Has this question really been resolved to everyone's satisfaction? While Skeg's argument is undeniably compelling, I feel that he could have fleshed it out just a tad more.

Ask yourself, was homosexuality ever nurtured in you?

If not, could it have ever been nurtured in you? Did you instead have heterosexuality nurtured in you?

And what would happen to someone raised in the absence of such sexual-orientation nurturing? Would they exhibit any sexual orientation at all? And if so, what form would it take?

If homesexuality was not nurtured in you, what makes you think it is nurtured in others?

In my experience, people who blindly adopt the "nurture" side of this perennial (and pretty uninteresting) argument while completely dismissing the "nature" argument usually do so for the sole purpose of laying blame and therefore justifying their own prejudices. SOMEONE must be to blame for all that dirty, dirty wickedness - and because the "nature" argument would open to door to blaming you-know-who-upstairs (and we can't have that), that only leaves the "nurture" argument which blames it on human weakness and, by implication, all homosexuals. Gee, thanks a bunch for your judgement - which way to the gas-chamber?

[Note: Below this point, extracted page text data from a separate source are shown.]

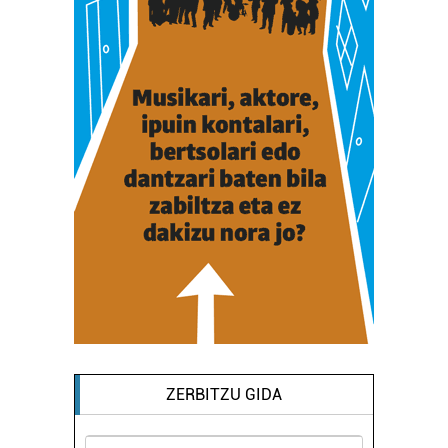
ZERBITZU GIDA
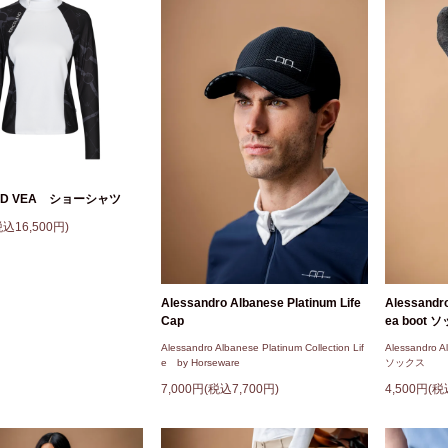
AND VEA ショーシャツ
税込16,500円)
Alessandro Albanese Platinum Life
Alessandro
Cap
ea boot 
Alessandro Albanese Platinum Collection Lif
Alessandro A
e by Horseware
ソックス
7,000円(税込7,700円)
4,500円(税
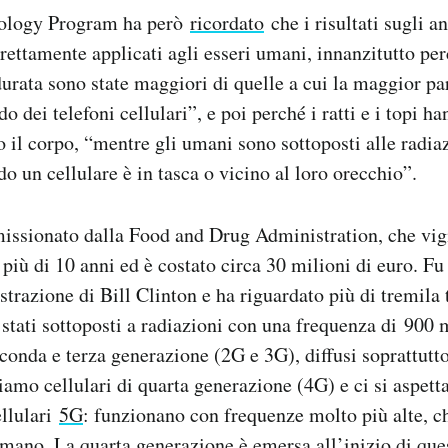
cology Program ha però
ricordato
che i risultati sugli a
ettamente applicati agli esseri umani, innanzitutto perc
durata sono state maggiori di quelle a cui la maggior pa
o dei telefoni cellulari”, e poi perché i ratti e i topi h
to il corpo, “mentre gli umani sono sottoposti alle radi
o un cellulare è in tasca o vicino al loro orecchio”.
ssionato dalla Food and Drug Administration, che vigi
più di 10 anni ed è costato circa 30 milioni di euro. Fu 
razione di Bill Clinton e ha riguardato più di tremila tr
o stati sottoposti a radiazioni con una frequenza di 900
econda e terza generazione (2G e 3G), diffusi soprattutt
amo cellulari di quarta generazione (4G) e ci si aspetta
ellulari
5G
: funzionano con frequenze molto più alte, c
mano. La quarta generazione è emersa all’inizio di que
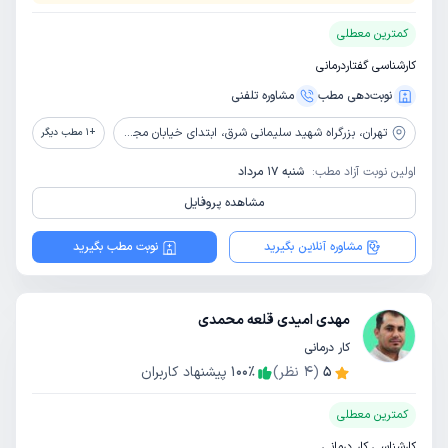
کمترین معطلی
کارشناسی گفتاردرمانی
نوبت‌دهی مطب
مشاوره‌ تلفنی
تهران،
بزرگراه شهید سلیمانی شرق، ابتدای خیابان مجیدیه جنوبی، کوچه طلوعی پلاک 1
+
1
مطب دیگر
اولین نوبت آزاد مطب:
شنبه 17 مرداد
مشاهده پروفایل
مشاوره آنلاین بگیرید
نوبت مطب بگیرید
مهدی امیدی قلعه محمدی
کار درمانی
5
(
4
نظر)
٪
100
پیشنهاد کاربران
کمترین معطلی
کارشناسی کار درمانی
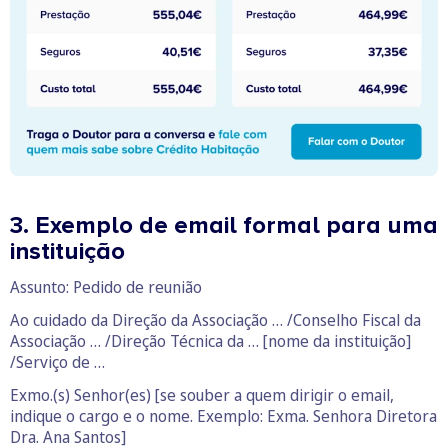
3. Exemplo de email formal para uma
instituição
Assunto: Pedido de reunião
Ao cuidado da Direção da Associação … /Conselho Fiscal da
Associação … /Direção Técnica da … [nome da instituição]
/Serviço de …
Exmo.(s) Senhor(es) [se souber a quem dirigir o email,
indique o cargo e o nome. Exemplo: Exma. Senhora Diretora
Dra. Ana Santos]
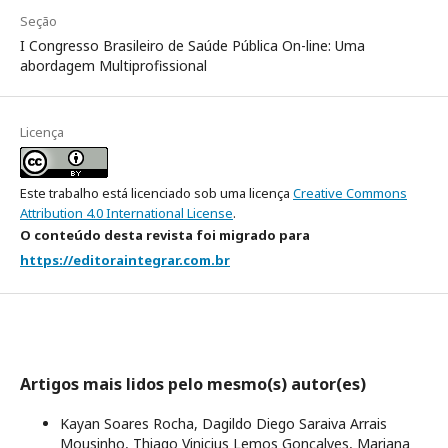
Seção
I Congresso Brasileiro de Saúde Pública On-line: Uma
abordagem Multiprofissional
Licença
Este trabalho está licenciado sob uma licença
Creative Commons
Attribution 4.0 International License
.
O conteúdo desta revista foi migrado para
https://editoraintegrar.com.br
Artigos mais lidos pelo mesmo(s) autor(es)
Kayan Soares Rocha, Dagildo Diego Saraiva Arrais
Mousinho, Thiago Vinicius Lemos Gonçalves, Mariana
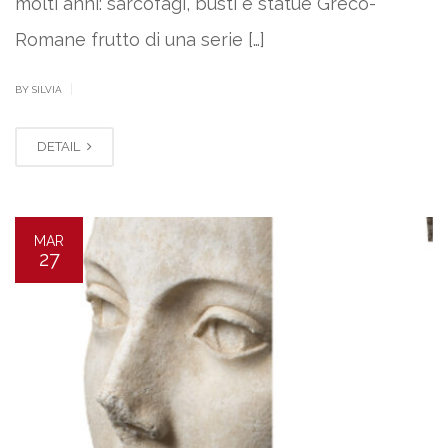
molti anni: sarcofagi, busti e statue Greco-
Romane frutto di una serie […]
|
BY SILVIA
DETAIL
MAR
27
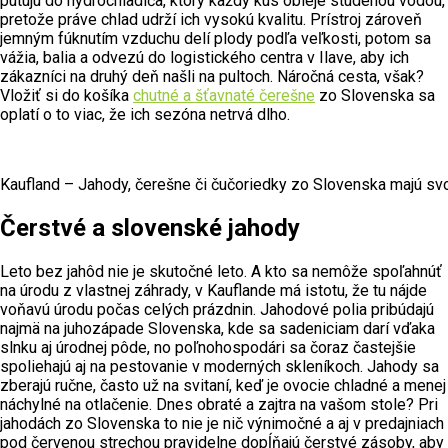
putujú do hydrochladiča, ktorý každý kus obleje studenou vodou,
pretože práve chlad udrží ich vysokú kvalitu. Prístroj zároveň
jemným fúknutím vzduchu delí plody podľa veľkosti, potom sa
vážia, balia a odvezú do logistického centra v Ilave, aby ich
zákazníci na druhý deň našli na pultoch. Náročná cesta, však?
Vložiť si do košíka
chutné a šťavnaté čerešne
zo Slovenska sa
oplatí o to viac, že ich sezóna netrvá dlho.
Kaufland – Jahody, čerešne či čučoriedky zo Slovenska majú svo
Čerstvé a slovenské jahody
Leto bez jahôd nie je skutočné leto. A kto sa nemôže spoľahnúť
na úrodu z vlastnej záhrady, v Kauflande má istotu, že tu nájde
voňavú úrodu počas celých prázdnin. Jahodové polia pribúdajú
najmä na juhozápade Slovenska, kde sa sadeniciam darí vďaka
slnku aj úrodnej pôde, no poľnohospodári sa čoraz častejšie
spoliehajú aj na pestovanie v moderných skleníkoch. Jahody sa
zberajú ručne, často už na svitaní, keď je ovocie chladné a menej
náchylné na otlačenie. Dnes obraté a zajtra na vašom stole? Pri
jahodách zo Slovenska to nie je nič výnimočné a aj v predajniach
pod červenou strechou pravidelne dopĺňajú čerstvé zásoby, aby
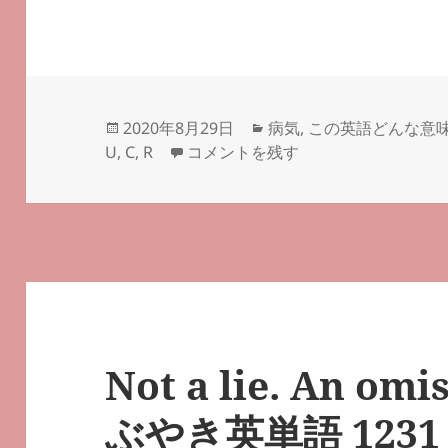
投
カ
2020年8月29日
病気
,
この英語どんな意
稿
ulcerative colitis and resignation
テ
U
,
C
,
R
コメントを残す
日:
ゴ
リ
ー
Not a lie. An omi
ぶやき英単語 1231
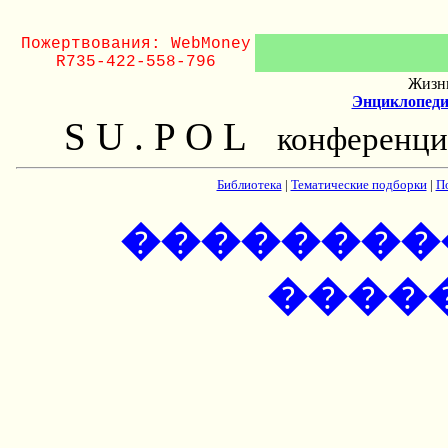
Пожертвования: WebMoney
R735-422-558-796
Жизнь
Энциклопеди
S U . P O L
конференци
Библиотека
|
Тематические подборки
|
П
��������
������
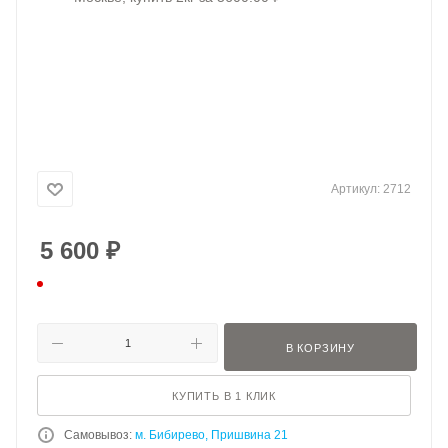
Артикул:
2712
5 600
₽
В КОРЗИНУ
КУПИТЬ В 1 КЛИК
Самовывоз:
м. Бибирево, Пришвина 21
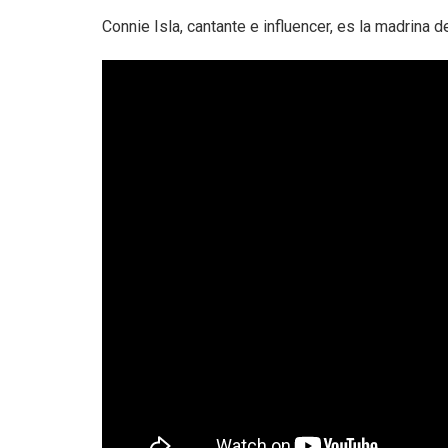
Connie Isla, cantante e influencer, es la madrina d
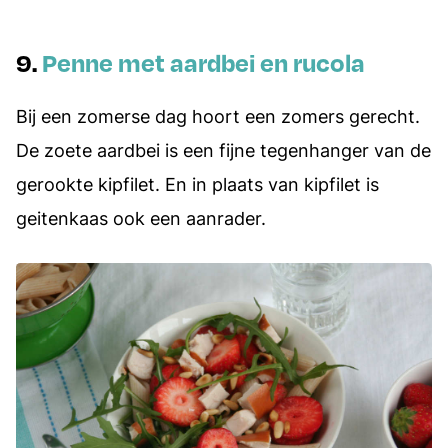
9.
Penne met aardbei en rucola
Bij een zomerse dag hoort een zomers gerecht.
De zoete aardbei is een fijne tegenhanger van de
gerookte kipfilet. En in plaats van kipfilet is
geitenkaas ook een aanrader.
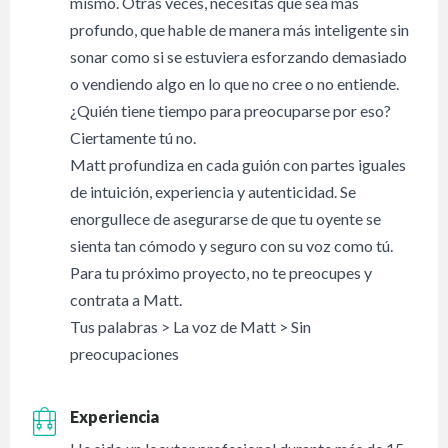
mismo. Otras veces, necesitas que sea más
profundo, que hable de manera más inteligente sin
sonar como si se estuviera esforzando demasiado
o vendiendo algo en lo que no cree o no entiende.
¿Quién tiene tiempo para preocuparse por eso?
Ciertamente tú no.
Matt profundiza en cada guión con partes iguales
de intuición, experiencia y autenticidad. Se
enorgullece de asegurarse de que tu oyente se
sienta tan cómodo y seguro con su voz como tú.
Para tu próximo proyecto, no te preocupes y
contrata a Matt.
Tus palabras > La voz de Matt > Sin
preocupaciones
Experiencia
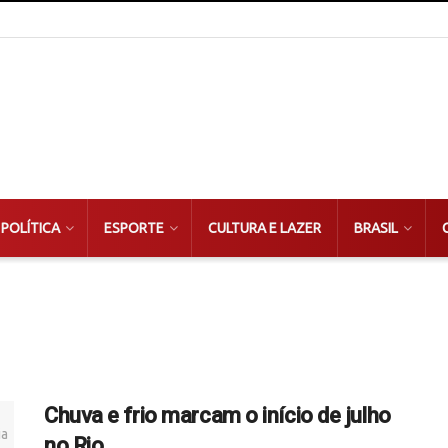
POLÍTICA
ESPORTE
CULTURA E LAZER
BRASIL
Chuva e frio marcam o início de julho
no Rio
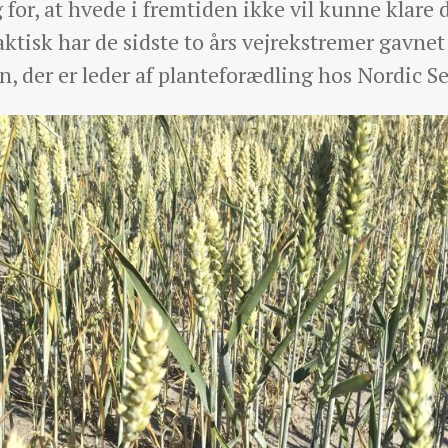
for, at hvede i fremtiden ikke vil kunne klare 
aktisk har de sidste to års vejrekstremer gavne
n, der er leder af planteforædling hos Nordic S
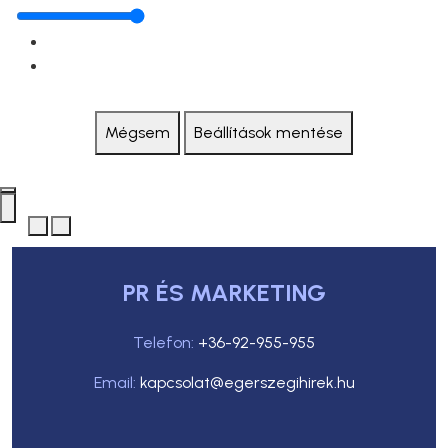
Mégsem
Beállítások mentése
PR ÉS MARKETING
Telefon:
+36-92-955-955
Email:
kapcsolat@egerszegihirek.hu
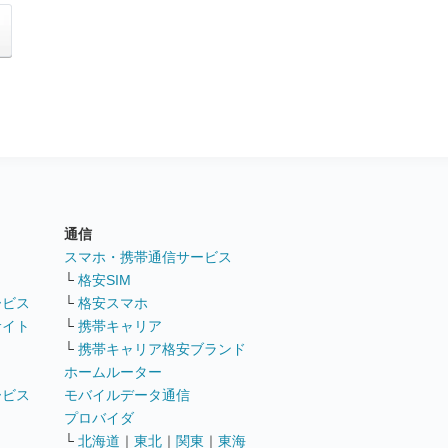
通信
ト
スマホ・携帯通信サービス
└
格安SIM
ービス
└
格安スマホ
サイト
└
携帯キャリア
└
携帯キャリア格安ブランド
ホームルーター
ービス
モバイルデータ通信
ト
プロバイダ
└
北海道
｜
東北
｜
関東
｜
東海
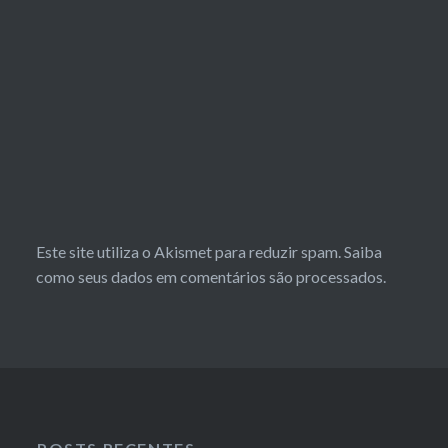
Este site utiliza o Akismet para reduzir spam.
Saiba
como seus dados em comentários são processados
.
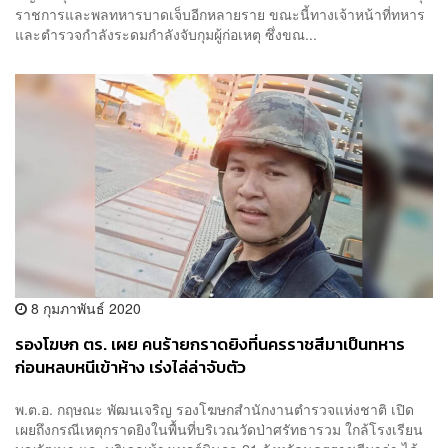
ราชการและพลทหารบาดเจ็บอีกหลายราย ขณะนี้ทางเจ้าหน้าที่ทหาร
และตำรวจกำลังระดมกำลังจับกุมผู้ก่อเหตุ ซึ่งขณ...
8 กุมภาพันธ์ 2020
รองโฆษก ตร. เผย คนร้ายกราดยิงที่นครราชสีมาเป็นทหาร
ก่อนหลบหนีเข้าห้าง เร่งไล่ล่าจับตัว
พ.ต.อ. กฤษณะ พัฒนเจริญ รองโฆษกสำนักงานตำรวจแห่งชาติ เปิด
เผยถึงกรณีเหตุกราดยิงในพื้นที่บริเวณวัดป่าศรัทธารวม ใกล้โรงเรียน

Really, who among us would actually choose to be homosexual? "Oh, yes, what fun - today I think I'll decide to be discriminated against both personally and professionally, increase my risk of being assaulted, reduce my likelihood of ever having children to something approaching zero, increase my risk of becoming obsessed with ABBA, increase my risk of running afoul of the law and increase my chances of dying (eventually) from a nasty disease after which I will burn in hell." Joy.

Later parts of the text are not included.